**Stored data entries**.
+ + + + +

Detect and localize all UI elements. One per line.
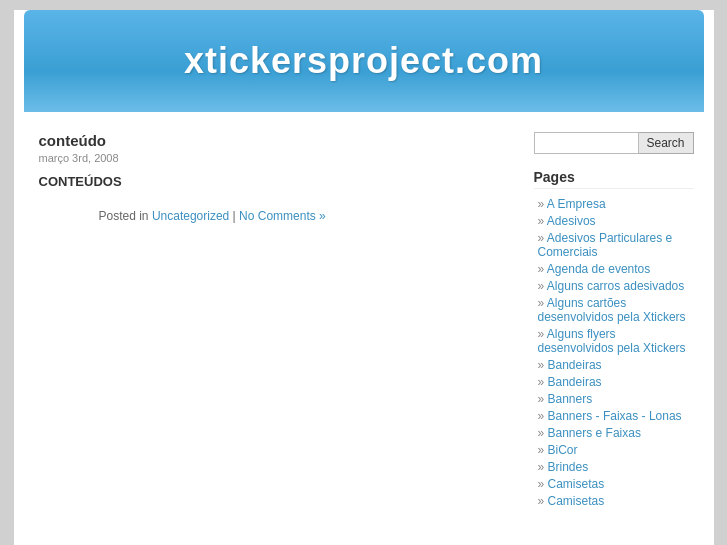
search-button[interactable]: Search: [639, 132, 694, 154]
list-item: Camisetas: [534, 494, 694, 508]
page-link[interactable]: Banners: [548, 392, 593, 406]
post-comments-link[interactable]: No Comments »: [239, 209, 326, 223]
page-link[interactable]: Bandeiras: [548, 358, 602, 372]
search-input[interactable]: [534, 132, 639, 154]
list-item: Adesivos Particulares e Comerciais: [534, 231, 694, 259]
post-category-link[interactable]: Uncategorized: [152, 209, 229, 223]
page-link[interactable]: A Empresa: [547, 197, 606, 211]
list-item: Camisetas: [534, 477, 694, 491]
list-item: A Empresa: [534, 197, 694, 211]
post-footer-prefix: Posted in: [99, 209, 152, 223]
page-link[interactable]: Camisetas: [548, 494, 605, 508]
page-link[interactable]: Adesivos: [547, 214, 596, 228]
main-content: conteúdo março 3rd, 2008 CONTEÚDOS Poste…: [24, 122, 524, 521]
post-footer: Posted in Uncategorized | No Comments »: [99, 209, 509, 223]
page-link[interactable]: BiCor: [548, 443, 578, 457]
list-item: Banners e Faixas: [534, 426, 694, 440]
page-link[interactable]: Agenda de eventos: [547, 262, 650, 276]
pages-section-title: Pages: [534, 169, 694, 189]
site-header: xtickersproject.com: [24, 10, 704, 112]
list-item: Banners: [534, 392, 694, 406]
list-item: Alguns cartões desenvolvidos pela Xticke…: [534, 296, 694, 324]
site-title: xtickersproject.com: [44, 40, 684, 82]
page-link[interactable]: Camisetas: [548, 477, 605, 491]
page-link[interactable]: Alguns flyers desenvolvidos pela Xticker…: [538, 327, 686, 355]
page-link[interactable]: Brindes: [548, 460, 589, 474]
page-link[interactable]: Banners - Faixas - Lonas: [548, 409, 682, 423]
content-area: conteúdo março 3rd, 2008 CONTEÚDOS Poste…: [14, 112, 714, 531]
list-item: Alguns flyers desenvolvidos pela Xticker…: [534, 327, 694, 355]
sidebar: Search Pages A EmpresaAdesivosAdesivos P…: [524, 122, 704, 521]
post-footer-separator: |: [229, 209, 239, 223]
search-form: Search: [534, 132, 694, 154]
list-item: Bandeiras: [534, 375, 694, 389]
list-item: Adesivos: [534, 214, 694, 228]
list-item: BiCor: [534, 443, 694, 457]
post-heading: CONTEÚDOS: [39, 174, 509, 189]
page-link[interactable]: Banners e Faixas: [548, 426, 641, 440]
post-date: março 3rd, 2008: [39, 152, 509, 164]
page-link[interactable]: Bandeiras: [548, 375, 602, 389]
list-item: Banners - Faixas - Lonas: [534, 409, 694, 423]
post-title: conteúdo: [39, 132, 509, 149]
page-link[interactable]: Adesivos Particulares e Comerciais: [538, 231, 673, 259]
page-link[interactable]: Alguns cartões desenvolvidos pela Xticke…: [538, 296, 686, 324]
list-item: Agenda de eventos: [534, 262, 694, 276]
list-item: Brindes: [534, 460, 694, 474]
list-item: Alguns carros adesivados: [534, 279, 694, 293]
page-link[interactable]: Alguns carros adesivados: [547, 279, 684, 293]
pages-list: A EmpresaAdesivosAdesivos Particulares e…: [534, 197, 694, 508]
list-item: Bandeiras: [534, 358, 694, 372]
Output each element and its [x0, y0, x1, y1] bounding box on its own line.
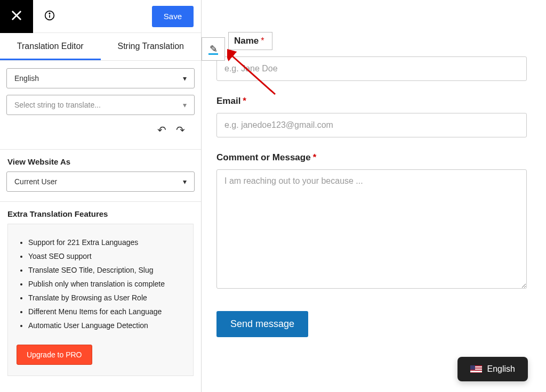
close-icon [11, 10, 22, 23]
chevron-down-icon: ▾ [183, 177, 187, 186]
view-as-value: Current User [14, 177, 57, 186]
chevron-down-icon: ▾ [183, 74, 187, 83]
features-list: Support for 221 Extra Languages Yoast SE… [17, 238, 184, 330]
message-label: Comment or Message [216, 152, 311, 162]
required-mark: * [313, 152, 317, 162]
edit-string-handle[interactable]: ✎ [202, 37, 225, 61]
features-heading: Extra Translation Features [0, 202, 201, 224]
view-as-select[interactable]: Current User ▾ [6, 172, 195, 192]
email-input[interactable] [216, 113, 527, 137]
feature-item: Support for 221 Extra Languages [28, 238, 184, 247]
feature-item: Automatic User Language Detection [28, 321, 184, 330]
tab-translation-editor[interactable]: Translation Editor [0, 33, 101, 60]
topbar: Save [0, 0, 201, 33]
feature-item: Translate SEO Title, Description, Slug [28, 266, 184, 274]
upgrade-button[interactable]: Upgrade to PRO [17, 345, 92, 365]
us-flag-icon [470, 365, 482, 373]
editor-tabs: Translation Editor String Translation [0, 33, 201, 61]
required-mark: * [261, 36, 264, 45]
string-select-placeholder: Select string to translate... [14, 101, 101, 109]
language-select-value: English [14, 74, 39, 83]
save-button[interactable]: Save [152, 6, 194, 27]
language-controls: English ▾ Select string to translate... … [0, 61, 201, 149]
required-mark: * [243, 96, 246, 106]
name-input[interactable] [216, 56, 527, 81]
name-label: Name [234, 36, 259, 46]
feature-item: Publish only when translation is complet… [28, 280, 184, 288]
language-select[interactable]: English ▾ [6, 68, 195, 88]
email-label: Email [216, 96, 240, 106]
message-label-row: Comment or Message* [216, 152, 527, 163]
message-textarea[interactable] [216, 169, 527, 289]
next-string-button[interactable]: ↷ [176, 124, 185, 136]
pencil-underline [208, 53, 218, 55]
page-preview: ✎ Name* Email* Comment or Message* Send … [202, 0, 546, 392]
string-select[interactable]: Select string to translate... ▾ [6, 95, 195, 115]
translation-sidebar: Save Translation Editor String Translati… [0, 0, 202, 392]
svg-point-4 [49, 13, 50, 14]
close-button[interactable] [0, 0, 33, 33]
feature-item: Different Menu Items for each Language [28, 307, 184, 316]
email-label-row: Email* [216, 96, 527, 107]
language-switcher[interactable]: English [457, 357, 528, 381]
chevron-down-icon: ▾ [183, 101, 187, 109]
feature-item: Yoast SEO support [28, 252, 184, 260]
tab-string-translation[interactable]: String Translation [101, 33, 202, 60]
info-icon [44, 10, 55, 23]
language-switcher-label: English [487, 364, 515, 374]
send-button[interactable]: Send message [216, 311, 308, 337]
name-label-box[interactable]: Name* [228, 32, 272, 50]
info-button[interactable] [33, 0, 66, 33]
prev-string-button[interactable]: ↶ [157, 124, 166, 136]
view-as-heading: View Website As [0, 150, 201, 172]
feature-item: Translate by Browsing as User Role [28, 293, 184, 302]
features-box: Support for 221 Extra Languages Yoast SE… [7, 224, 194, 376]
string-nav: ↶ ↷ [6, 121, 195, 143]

+ + + + +

**Task details**.
Check each line in the entries above for the string "Save", then give the number of matching lines alone.

**Exercise answer**.
3